CMS (HCFA) Issues Final Inpatient Prospective Payment System
As a continued service to our members, the AAMA specialty group American College of Cardiovascular Administrators (ACCA) is attuned to recommended changes in federal laws, guidelines and reimbursement as they relate to cardiovascular medicine. In that light, we would like to update you on some important recommended changes in hospital reimbursement related to defibrillator implantation, pacemaker implantation, and percutaneous cardiovascular interventional procedures (DRGs 104, 105, 112, and 116).
On August 1, 2001, the Centers for Medicare and Medicaid Services (CMS, formerly HCFA) released its final rule on the inpatient prospective payment system (PPS) for fiscal year 2002, provisions of which will be effective October 1, 2001.
The final rule adopts all proposed DRG changes within major diagnostic category five (MDC 5) Diseases and Disorders of the Circulatory System, as reported in the July 5, 2001 ACCA Action Alert sent via electronic mail. The adoption of these changes was made in spite of significant lobbying efforts on the part of the American College of Cardiology and the North American Society of Pacing and Electrophysiology. A summary of the final changes to MDC 5 and provisions for new technology payments is provided below.
CMS has created DRG 514 (Cardiac Defibrillator Implant with Cardiac Catheterization) and DRG 515 (Cardiac Defibrillator Implant without Cardiac Catheterization). The removal of defibrillator cases from DRGs 104 (Cardiac Valve & Other Major Cardiothoracic Procedures with Cardiac Catheterization) and 105 (Cardiac Valve & Other Major Cardiothoracic Procedures without Cardiac Catheterization) has the net effect of decreasing reimbursements for these cases and increasing payments for valve procedures.
Description and values:
104: Cardiac Valve with Cath (7.8411, $35,658)
105: Cardiac Valve without Cath (5.6796, $25,828)
514: ICD with EPS (6.3663, $28,951)
515: ICD without EPS (4.9905, $22,694)
CMS has created three new DRGs for PTCA and stent procedures, limiting DRG 116 to pacemaker implant procedures and eliminating DRG 112. The new DRGs – DRG 516 (Percutaneous Cardiovascular Procedures with AMI), DRG 517 (Percutaneous Cardiovascular Procedures without AMI, with Coronary Artery Stent Implant), DRG 518 (Percutaneous Cardiovascular Procedures without AMI, without Coronary Artery Stent Implant) – will increase payments for AMI patients and decrease payments for elective interventional procedures.
Description and values:
116: Other permanent pacer implant (2.2648, $10,299)
516: Percutaneous CV Procedures with AMI (2.7475, $12,494)
517: Percutaneous CV Procedures, with Stent, without AMI (2.1379, $9,722)
518: Percutaneous CV Procedures without Stent, without AMI (1.6989, $7,726)
CMS has placed endovascular brachytherapy procedures in DRG 517, increasing reimbursement by approximately $1,500 from FY 2001 payment rates under DRG 112.

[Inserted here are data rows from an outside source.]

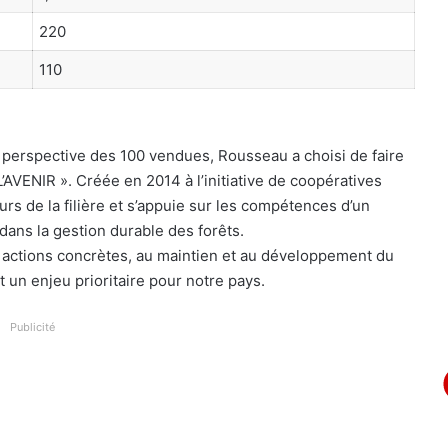
220
110
a perspect
ive des 100
vendues
,
Rousseau
a
choisi de faire
’AVENIR
». C
réée
en
2014
à
l’initiative
de
coopératives
rs de la filière et s’appuie
sur
les compétence
s
d’un
 dans
la gestion durable des forêts.
actions
concrètes
, au
maintien
et
au
développem
ent
du
 un enjeu prioritaire pour notre pays.
Publicité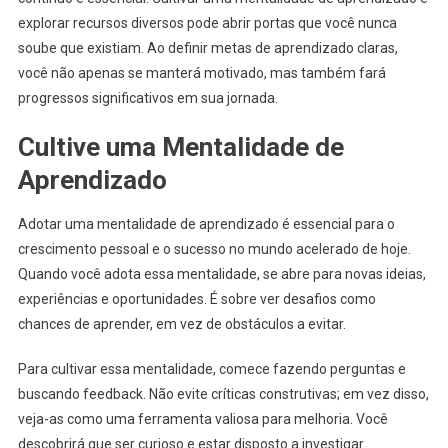
explorar recursos diversos pode abrir portas que você nunca
soube que existiam. Ao definir metas de aprendizado claras,
você não apenas se manterá motivado, mas também fará
progressos significativos em sua jornada.
Cultive uma Mentalidade de
Aprendizado
Adotar uma mentalidade de aprendizado é essencial para o
crescimento pessoal e o sucesso no mundo acelerado de hoje.
Quando você adota essa mentalidade, se abre para novas ideias,
experiências e oportunidades. É sobre ver desafios como
chances de aprender, em vez de obstáculos a evitar.
Para cultivar essa mentalidade, comece fazendo perguntas e
buscando feedback. Não evite críticas construtivas; em vez disso,
veja-as como uma ferramenta valiosa para melhoria. Você
descobrirá que ser curioso e estar disposto a investigar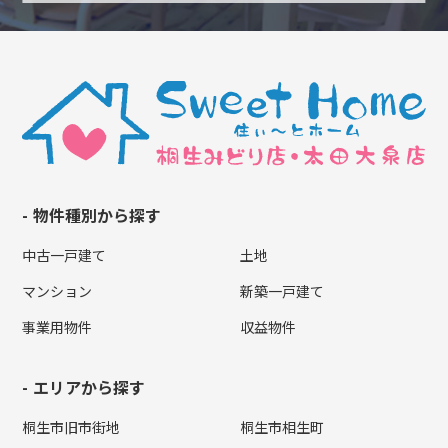
物件種別から探す
中古一戸建て
土地
マンション
新築一戸建て
事業用物件
収益物件
エリアから探す
桐生市旧市街地
桐生市相生町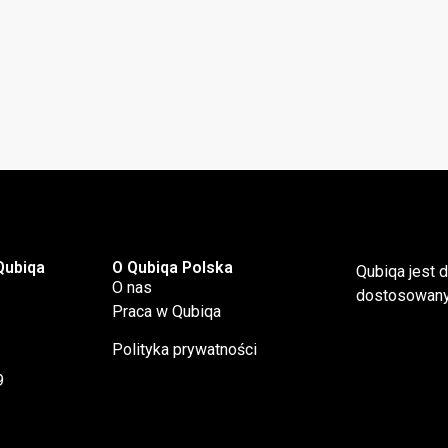
Qubiqa
O Qubiqa Polska
Qubiqa jest 
O nas
dostosowanyc
Praca w Qubiqa
Polityka prywatności
9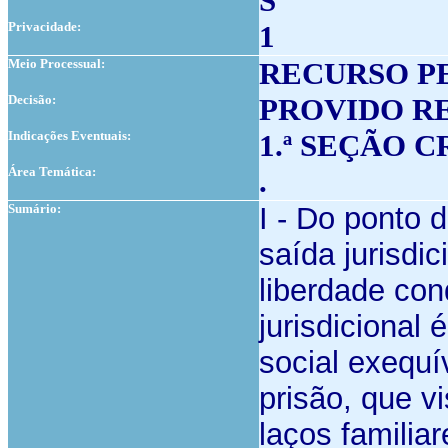
S
Privacidade:
1
Meio Processual:
RECURSO P
Decisão:
PROVIDO R
Indicações Eventuais:
1.ª SEÇÃO 
Área Temática:
.
Sumário:
I - Do ponto d
saída jurisdi
liberdade con
jurisdicional
social exequ
prisão, que 
laços familia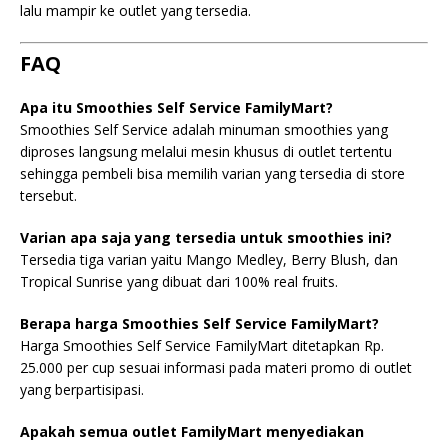
lalu mampir ke outlet yang tersedia.
FAQ
Apa itu Smoothies Self Service FamilyMart?
Smoothies Self Service adalah minuman smoothies yang
diproses langsung melalui mesin khusus di outlet tertentu
sehingga pembeli bisa memilih varian yang tersedia di store
tersebut.
Varian apa saja yang tersedia untuk smoothies ini?
Tersedia tiga varian yaitu Mango Medley, Berry Blush, dan
Tropical Sunrise yang dibuat dari 100% real fruits.
Berapa harga Smoothies Self Service FamilyMart?
Harga Smoothies Self Service FamilyMart ditetapkan Rp.
25.000 per cup sesuai informasi pada materi promo di outlet
yang berpartisipasi.
Apakah semua outlet FamilyMart menyediakan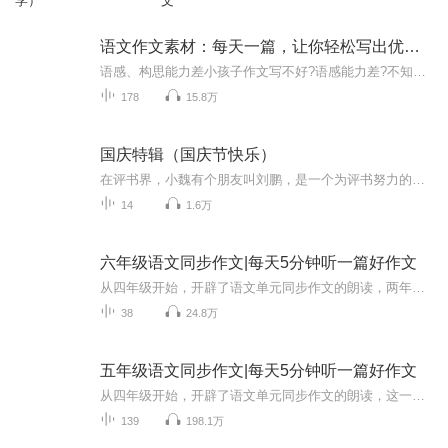
学）
文
语文作文素材：每天一篇，让你轻松写出优秀作文
语感、构思能力差小孩子作文写不好?语感能力差?不知道这样构思，不知道这样能写出满分作文。对写作一知半解有太多的家长被这些问题困扰?向语文老师请教，而许多语文老师自己也不写文章,对写作-知半解，被同样的问题困扰。没有名师指导，逻辑不清写作有很多...
178
15.8万
国庆特辑（国庆节快乐）
在评书界，小魏有个朋友叫刘鹏，是一个为评书努力的小伙子。在2021年国庆期间，他想弄个特辑，便烦劳我给他录个爱国题材的评书小段儿。这种事情，不是特殊情况，小魏一般不会拒绝，也就给其录了一个《鲁迅踢鬼》，等他传完，我再传到我的专辑里。另外，小...
14
1.6万
六年级语文同步作文|每天5分钟听一篇好作文
从四年级开始，开辟了语文单元同步作文的朗读，两年来收获的鼓励和粉丝超乎我的想象，谢谢大家的支持。六年级默默将继续努力为大家朗读单元作文。作文素材来自，阳光同学出品，《同步作文小达人》这本书，书中除了典型例文外，还有优秀范文点评赏析以及单...
38
24.8万
五年级语文同步作文|每天5分钟听一篇好作文
从四年级开始，开辟了语文单元同步作文的朗读，这一年收获的鼓励和粉丝超乎我的想象，谢谢大家的支持。五年级默默将继续努力为大家朗读单元作文。作文素材来自，阳光同学出品，《同步作文小达人》这本书，书中除了典型例文外，还有优秀范文点评赏析以及单...
139
198.1万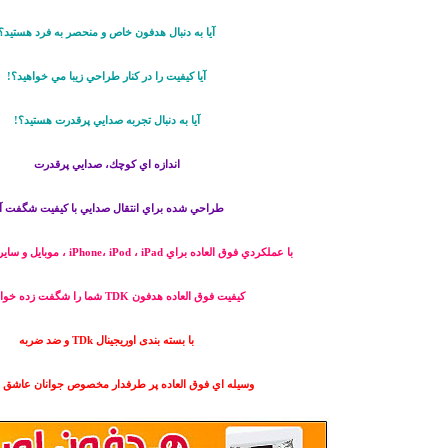
آيا به دنبال هدفون خاص و منحصر به فرد هستيد؟
آيا كيفيت را در كنار طراحي زيبا مي خواهيد؟!
آيا به دنبال تجربه صدايي پرقدرت هستيد؟!
اندازه اي كوچك، صدايي پرقدرت
طراحي شده براي انتقال صدايي با كيفيت شگفت آ
با عملكردي فوق العاده براي iPhone، iPod ، iPad ، موبایل و سایر دستگاه های شما
كيفيت فوق العاده هدفون TDK شما را شگفت زده خواهد كرد
با بسته بندی اوریجینال TDk و ضد ضربه
وسيله اي فوق العاده پر طرفدار مخصوص جوانان عاشق مو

CMS will release a separate final rule addressing its strategy for incorporating costs of new medical services and technologies in the DRG system, as mandated by BIPA.
Impact of the final rule:
CMS officials estimate the final rule will increase payments to hospitals by $1.9 billion relative to FY 2001, resulting in a 2.1 percent increase in average payments per case. While the overall impact may be positive, there are significant ramifications for the implementation of the new ruling relative to interventional and electrophysiology device services. As noted in the July 5, 2001 communication, it is likely that hospitals will be forced to reanalyze their positions on the utilization of implantable cardiac rhythm management devices. This is specifically disturbing when considering newer, more costly technologies targeting atrial arrhythmias and congestive heart failure and the continually growing number of patients that will potentially require this level of therapeutic intervention.